Content starts

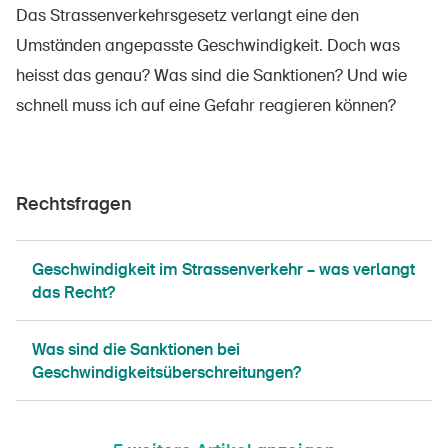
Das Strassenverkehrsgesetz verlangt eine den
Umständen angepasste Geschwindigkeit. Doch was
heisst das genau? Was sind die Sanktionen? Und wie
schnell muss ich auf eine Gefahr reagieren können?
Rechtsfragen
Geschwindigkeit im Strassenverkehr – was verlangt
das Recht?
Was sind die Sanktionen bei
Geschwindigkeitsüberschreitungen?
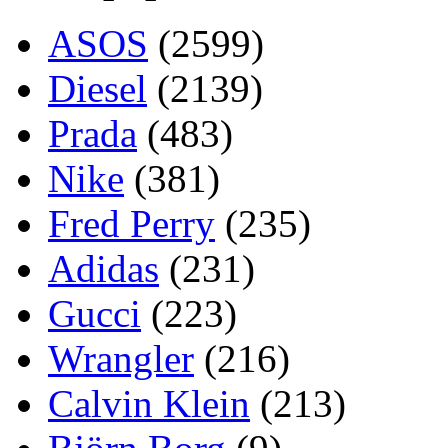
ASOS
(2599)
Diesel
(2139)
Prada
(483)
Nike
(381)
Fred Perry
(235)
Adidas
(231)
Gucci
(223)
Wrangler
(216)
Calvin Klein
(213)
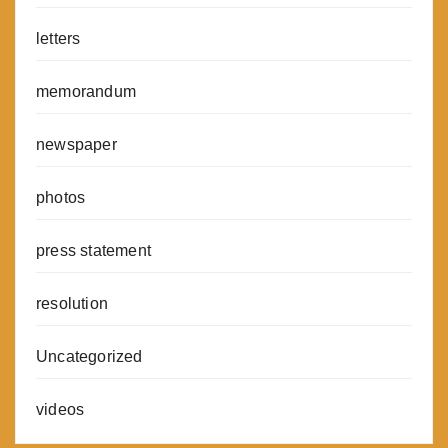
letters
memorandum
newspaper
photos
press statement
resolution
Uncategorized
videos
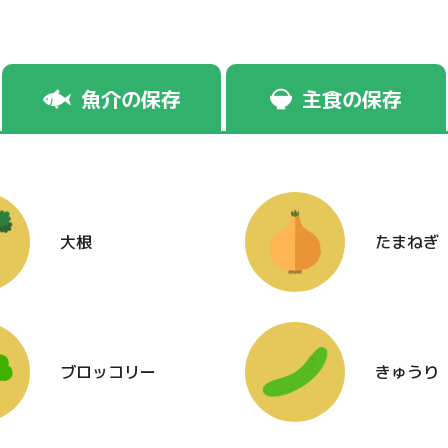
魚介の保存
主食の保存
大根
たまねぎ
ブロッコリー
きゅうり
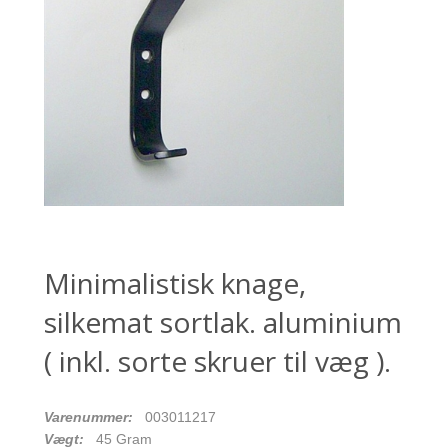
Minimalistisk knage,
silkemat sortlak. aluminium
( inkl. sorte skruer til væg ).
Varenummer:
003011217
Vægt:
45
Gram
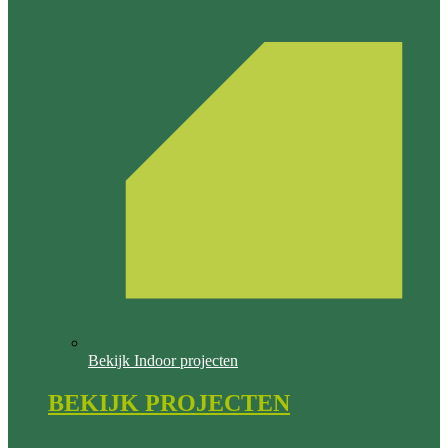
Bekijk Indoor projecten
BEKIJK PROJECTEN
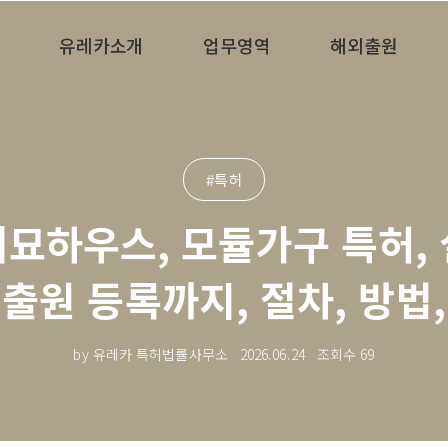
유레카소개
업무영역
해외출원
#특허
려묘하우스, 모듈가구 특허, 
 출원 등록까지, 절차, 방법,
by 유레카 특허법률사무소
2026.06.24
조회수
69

Content ends

_PROBLEM DESCRIPTION_
Reproduce the listing word for word and omit its pictures.

_EXERCISE ANSWER_
Das Strassenverkehrsgesetz verlangt eine den
Umständen angepasste Geschwindigkeit. Doch was
heisst das genau? Was sind die Sanktionen? Und wie
schnell muss ich auf eine Gefahr reagieren können?
Rechtsfragen
Geschwindigkeit im Strassenverkehr – was verlangt
das Recht?
Was sind die Sanktionen bei
Geschwindigkeitsüberschreitungen?
ASOS
(2599)
Diesel
(2139)
Prada
(483)
Nike
(381)
Fred Perry
(235)
Adidas
(231)
Gucci
(223)
Wrangler
(216)
Calvin Klein
(213)
letters
memorandum
newspaper
photos
press statement
resolution
Uncategorized
videos
魚介の保存
主食の保存
大根
たまねぎ
ブロッコリー
きゅうり
Minimalistisk knage,
silkemat sortlak. aluminium
( inkl. sorte skruer til væg ).
Varenummer:
003011217
Vægt:
45
Gram
Bekijk Indoor projecten
BEKIJK PROJECTEN
유레카소개
업무영역
해외출원
#특허
려묘하우스, 모듈가구 특허, 
 출원 등록까지, 절차, 방법,
by 유레카 특허법률사무소
2026.06.24
조회수
69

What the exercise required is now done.